_LISTED RECORDS_:
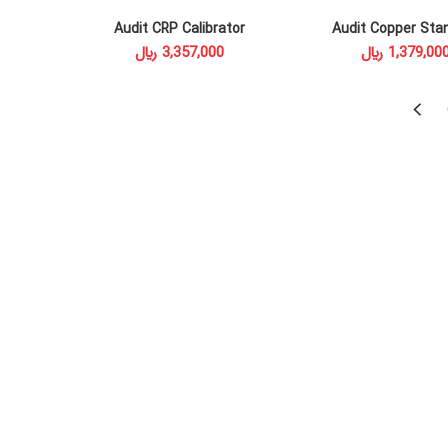
Audit CRP Calibrator
Audit Copper Sta
ADD TO CART
ADD TO CAR
﷼
﷼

_WHAT THE TASK ASKS_:
With the pictures removed, return each record above exactly as given.

_WRITTEN RESPONSE_:
Audit CRP Calibrator
Audit Copper Sta
ADD TO CART
ADD TO CAR
﷼
﷼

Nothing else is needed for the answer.